Mais comme l’a fait observer Philippe Berne, vice-président de la Région, il y a une vraie difficulté à vouloir élaborer un texte annexé à la Constitution, dans lequel La Réunion n’a pratiquement que des spécificités à faire valoir : une forte croissance démographique sur une surface limitée, un endémisme fort et les risques naturels inhérents aux milieux tropicaux. « Les politiques découlant de ces contraintes ne peuvent pas être mécaniquement rattachées à une problématique générale », a ajouté le conseiller régional en suggérant une mention des spécificités de l’outre-mer dans le préambule, ou dans un article particulier, suivant l’exemple de l’article 299-2 dans le Traité d’Amsterdam.
La question, fortement présente dans le rendu de certains ateliers, embarrasse quelque peu les porteurs de la Charte et Christian Brodhag, reprenant la parole pour présenter les travaux de la commission Coppens, a surtout évoqué les débats fondamentaux, philosophiques et scientifiques, qui partagent et parfois opposent les membres de la commission. La Réunion aura au moins contribué à enrichir la controverse philosophique à travers le binôme contradictoire "spécificités/universalité".

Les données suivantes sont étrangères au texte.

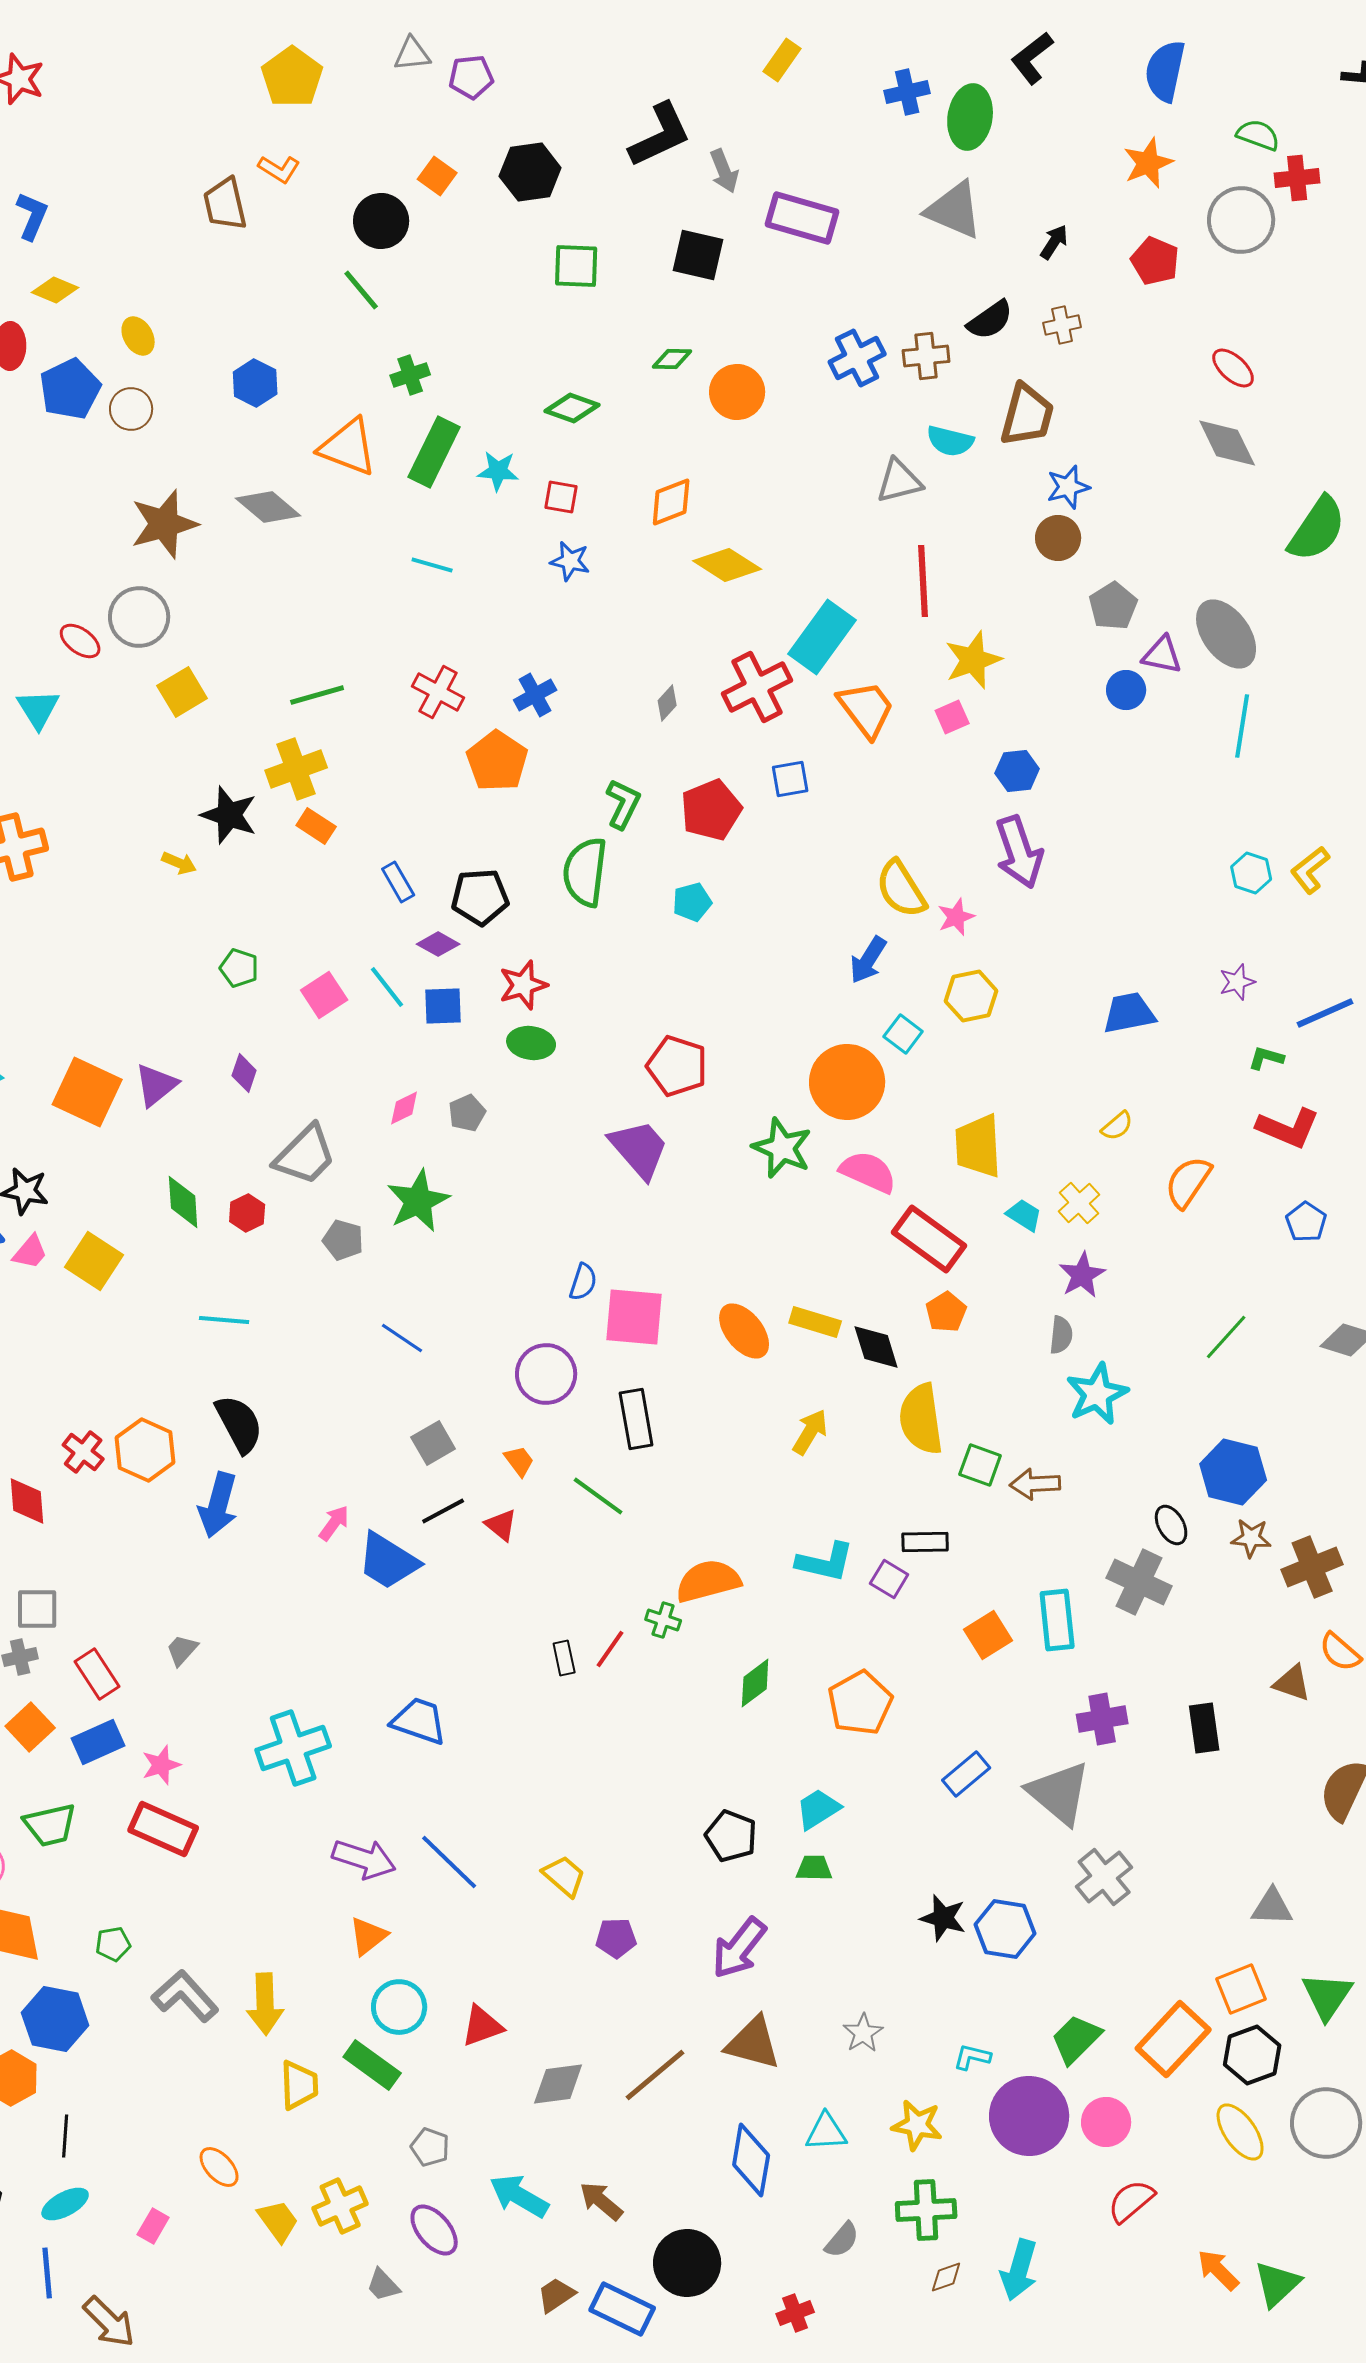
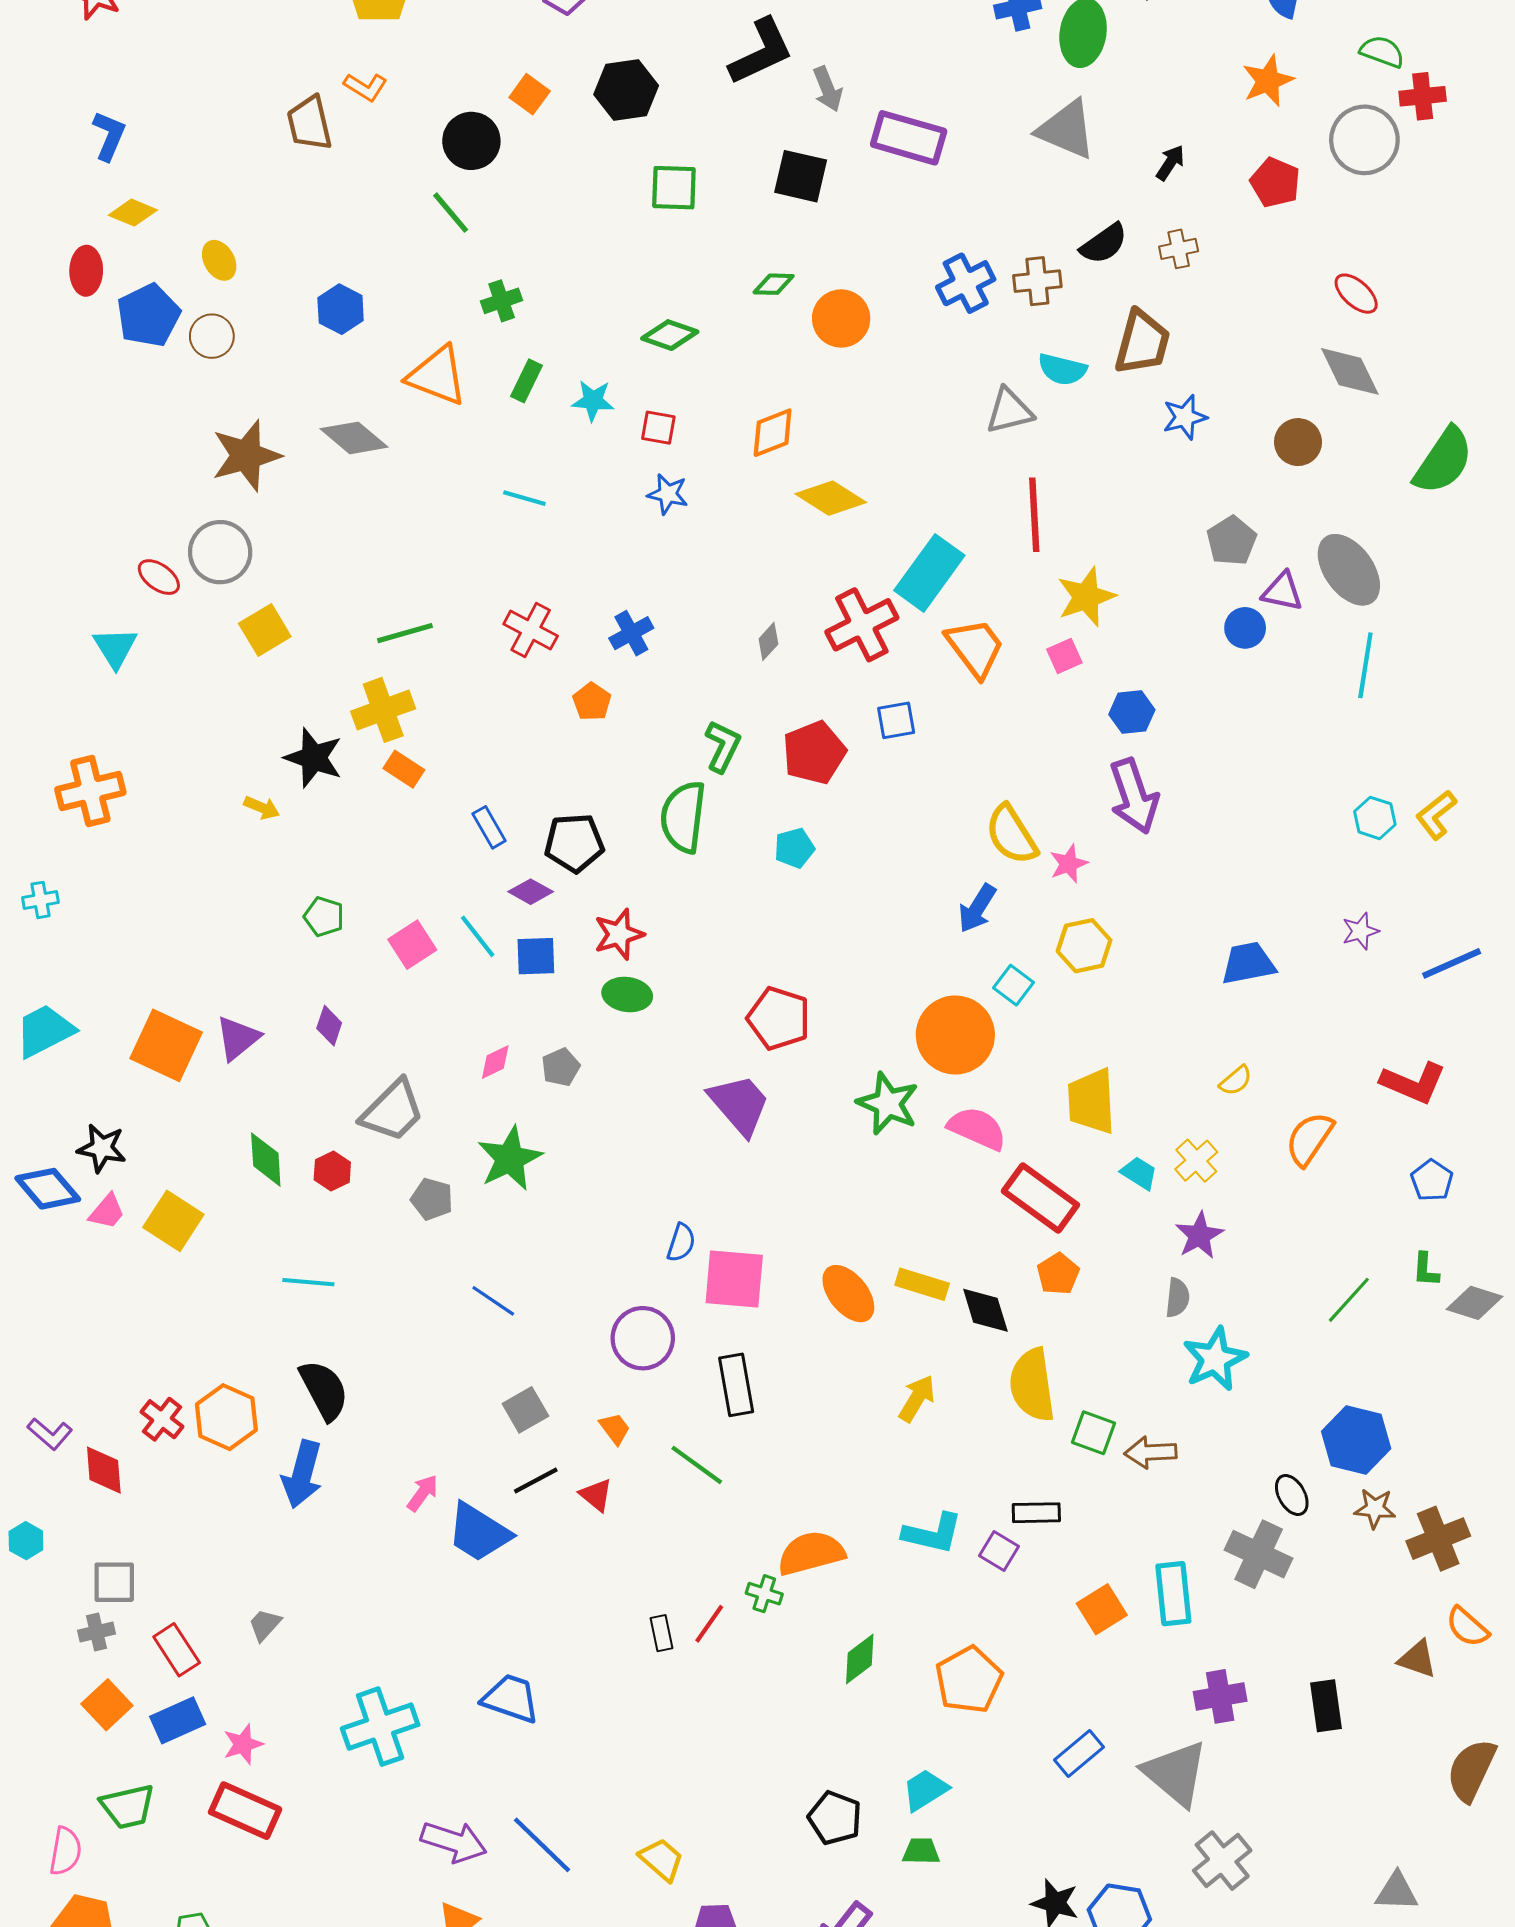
green rectangle: (434, 452) -> (526, 381), size x0.6
brown circle: (1058, 538) -> (1298, 442), moved
orange pentagon: (497, 761) -> (592, 702), size x0.6
green L-shape: (1266, 1058) -> (1426, 1270), moved, turned -102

La question a aussi émergé lors du premier débat suivant le compte rendu des ateliers, notamment dans l’intervention du directeur des TAAF, qui a rappelé que l’utilité de la tenue d’Assises en outre-mer est précisément « de faire écrire dans cette Charte les spécificités des régions outre-mer », le reste étant pris en charge dans les autres régions. Le représentant de la SREPEN a également plaidé pour un affichage fort du fait que « La Réunion participe de façon particulière à la biodiversité du monde ». Des questions plus concrètes ont émis des doutes sur l’utilité d’un texte de loi supplémentaire (Écologie-Réunion) ou encore sur la possibilité de mettre en œuvre les directives retenues dans un contexte de restrictions budgétaires, non seulement en France mais en Europe.
« Besoin de stratégies adaptées »
Ce fut ensuite au tour de l’atelier sur l’eau, présidé par le juriste et universitaire Éric Naim-Gesbert, de rendre compte de ses travaux, suivis d’un débat qui a abordé entre autres les questions de tarification, des habitudes de consommation, du rôle de l’irrigation dans le soutien aux agriculteurs. Éric Naim-Gesbert a clos ce chapitre par une réflexion de juriste sur « droit des eaux, droit de l’eau et droit à l’eau », relevant « une ambiguïté » et une autre spécificité réunionnaise, l’eau relevant majoritairement dans notre île de la domanialité publique et non du droit privé, comme en France.
Dans sa conclusion des Assises, Christian Brodhag est revenu sur le "nœud" de la question de la spécificité de l’espace réunionnais. Tout d’abord pour relever l’intérêt d’échanger nos expériences avec la région et avec le monde, notant ensuite le « besoin de stratégies adaptées, dans une approche générique mais qui ne remette pas en cause les objectifs finaux ».
Ces Assises ont mis en relief la nécessité de reconnaître la spécificité des espaces d’outre-mer « notamment au regard des espaces naturels primaires » a dit le membre de la commission Coppens, en disant sa conviction pour faire reconnaître ces espaces naturels comme « patrimoine d’une qualité exceptionnelle ».
Il reste à savoir ce que la commission, absorbée par des débats d’une teneur très différente, pourra et voudra réellement intégrer à la Charte, dont une rédaction "à choix multiple" sera proposé à la fin du mois à l’arbitrage présidentiel. Le choix définitif sera présenté le 4 juin 2003.